NATIONAL LIFE INSURANCE DAY
National Life Insurance Day each year on May 2nd marks the anniversary of the first day that life insurance became available in the United States. The observance also brings awareness of the benefits of life insurance.
The sale of life insurance in the U.S. began in the late 1760s. The Presbyterian Synods in Philadelphia and New York City created the Corporation for Relief of Poor and Distressed Widows and Children of Presbyterian Ministers in 1759.
On May 2, 1759, the charter recorded for the Corporation for Relief of Poor and Distressed Widows and Children of Presbyterian Ministers. Episcopalian priests created a comparable relief fund in 1769. Between 1787 and 1837, more than two dozen life insurance companies were started, but fewer than half a dozen survived.
Life insurance can do some pretty amazing things for people. It can buy loved one’s time to grieve. It can also pay off debts and loans, providing surviving family members with the chance to move on with a clean slate. Life insurance allows families to remain in their homes and pre-fund a child’s college education. When families own a business, life insurance will enable them to keep the business in the event of an untimely death. It also provides a stream of income for a family to live on for a period of time.
HOW TO OBSERVE #LifeInsuranceDay
Learn more about the different types of life insurance policies available today. Educate yourself and your family to determine your needs. If you have a life insurance policy, needs change as we age, and our children grow older and more independent. Use #LifeInsuranceDay to post on social media.
NATIONAL LIFE INSURANCE DAY HISTORY
In 2014, Liran Hirschkorn, an Independent Insurance Agent at Best Life Quote, submitted National Life Insurance Day to commemorate the anniversary of life insurance becoming available in the United States.
The Registrar at National Day Calendar proclaimed the day to be observed on May 2nd, annually.
May 2nd Celebrated (and Not So Celebrated) History
The popular periodical Good Housekeeping makes its publishing debut. Its full title was Good Housekeeping Conducted in the Interests of the Higher Life of the Household. (You think some of today’s books have long titles!) For the price of $2.50, the advice and scholarly information of Good Housekeeping experts were delivered to households across the country every two weeks. The magazine later changed to a monthly publication.
Albert Von Tilzer and Jack Norworth register a copyright for “Take Me Out to the Ball Game,” a catchy tune that continues to be a tradition during summer baseball games.
The Negro National League debuted with a doubleheader in Indianapolis, Indiana between C.I. Taylor’s Indianapolis ABCs and the Chicago Giants. Taking place at Washington Park, the game hosted 6,000 fans. The home team didn’t disappoint, delivering two wins 4-2 and 11-4.
After nearly 5 years, construction on Boulder Dam is complete. Twelve years later it was renamed Hoover Dam in honor of Herbert Hoover, the nation’s 31st president and the secretary of commerce who helped make the project possible.

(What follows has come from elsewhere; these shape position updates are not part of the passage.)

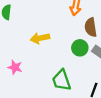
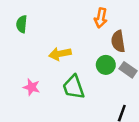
green trapezoid: (61, 80) -> (74, 87), moved

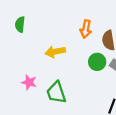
orange arrow: (101, 18) -> (86, 29), moved
green trapezoid: (74, 87) -> (56, 93), moved

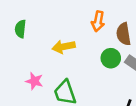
green semicircle: (20, 24) -> (20, 29), moved

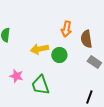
green circle: (111, 58) -> (59, 55), moved

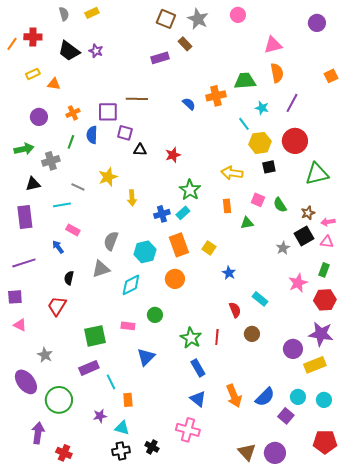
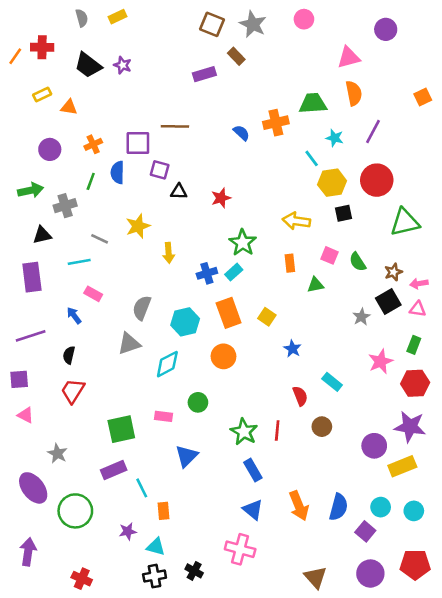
purple circle: (317, 23) -> (386, 29), moved
black semicircle: (69, 278) -> (69, 355), moved
blue semicircle: (265, 397) -> (338, 507), turned -30
purple arrow: (38, 433) -> (28, 552), moved
purple circle: (275, 453) -> (370, 574), moved

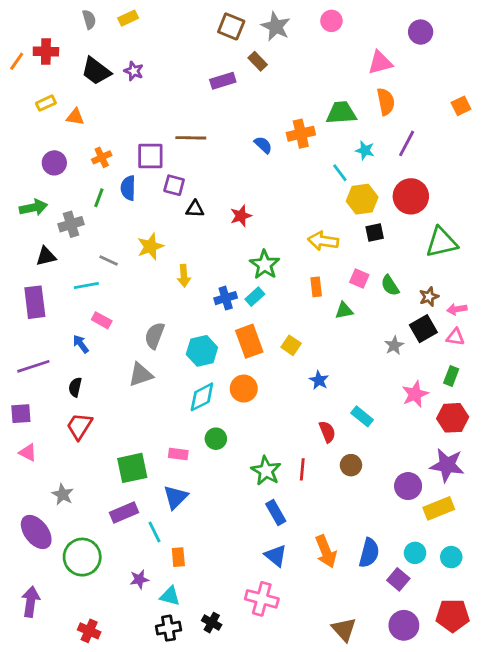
cyan diamond: (167, 364) -> (202, 397), moved
blue triangle: (186, 456) -> (175, 497), moved

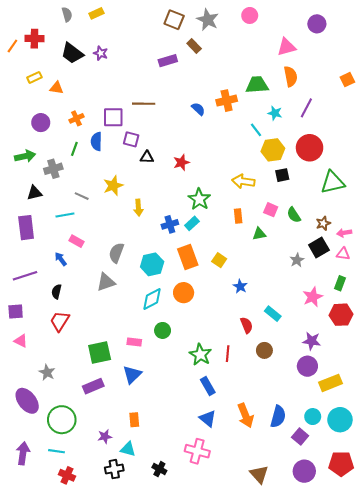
purple star: (447, 465) -> (312, 341), moved, size x0.7
cyan line: (155, 532) -> (57, 451), moved, turned -56
cyan circle: (451, 557) -> (340, 420), size x1.5
black cross: (169, 628) -> (114, 469), moved

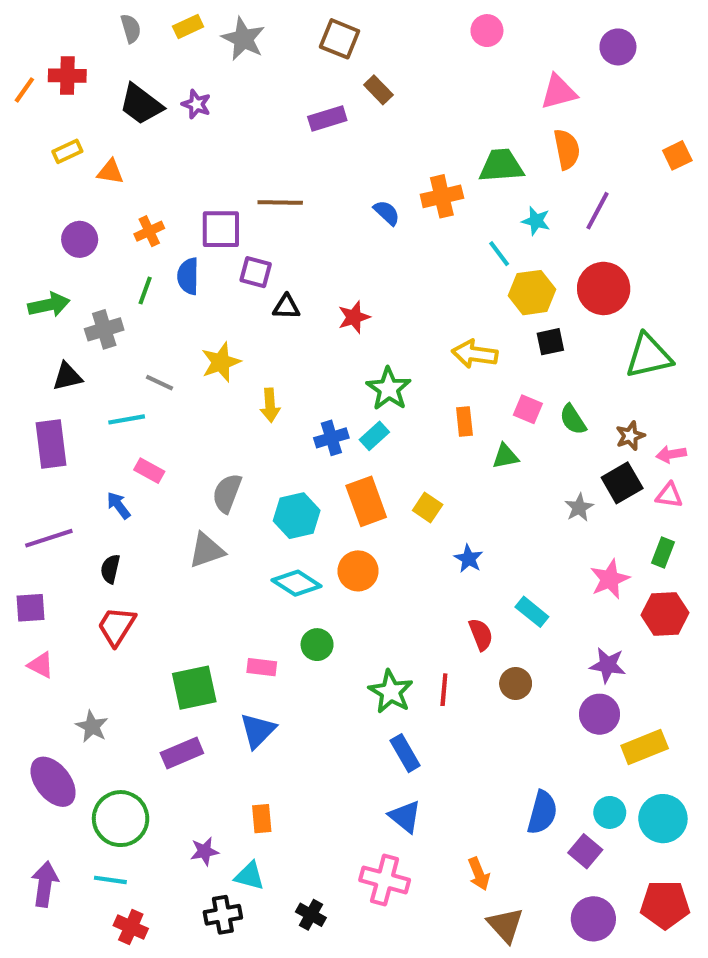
gray star: (208, 20) -> (243, 39), moved
cyan diamond: (152, 299) -> (297, 583), turned 60
orange arrow: (245, 415) -> (479, 874), moved, size x0.7

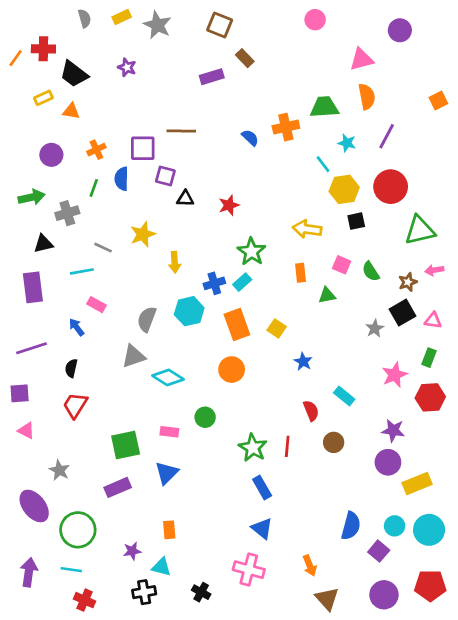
black trapezoid: (141, 104) -> (74, 74), moved
pink arrow: (671, 454) -> (434, 270), moved
cyan hexagon: (297, 516) -> (189, 311), moved
cyan diamond: (297, 583) -> (168, 377), moved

At just before 3 AM EST, the space capsule Resilience returned to Earth with four astronauts on board. Resilience splashed down in the Gulf of Mexico near Panama City, Florida. It was the first nighttime splashdown with astronauts since the 1968 splashdown of Apollo 8 astronauts Bill Anders, Frank Borman, and Jim Lovell. The NASA mission led by SpaceX began in November 2020 to take crew members to and from the International Space Station.
May 2nd Celebrated (and Not So Celebrated) Birthdays
Mary Bowersock Mendenhall – 1813
Born in Adams County, Pennsylvania, Mariah Mendenhall delivered 980 babies in Northern Indiana and never lost a mother in her care. She nursed the people in her communities for more than 40 years. Mendenhall lived a long 98 years and was an asset to those she provided her care.
Elijah McCoy – 1844
The prolific inventor patented more than 50 of his inventions during his lifetime. Born in Canada, McCoy focused his efforts on lubricants for steam engines. His life is the focus of Andrew Moodie’s play “The Real McCoy” which illustrates how the son of runaway slaves develops a product that no knockoff could replace.
Nannie Helen Boroughs – 1879
An early African American suffragist, Boroughs also believed in education. In 1909, she helped the National Baptist Convention to open the National Training School for Women and Girls.
Dr. Benjamin Spock – 1903
The American pediatrician wrote the indispensable book of the Baby Boom era. The best-selling Baby and Child Care helped raise generations of children, many of whom are great-grandparents today.
Gray Baker – 1925
Known for his UFO investigations, Gray Barker published the Mothman mystery The Silver Bridge. Barker is best known for his book The Men in Black: The Secret Terror Among Us.
Engelbert Humperdinck – 1936
Another unforgettable singer, (and it’s not just because of his name) Humperdinck’s ballads have been touching hearts for generations.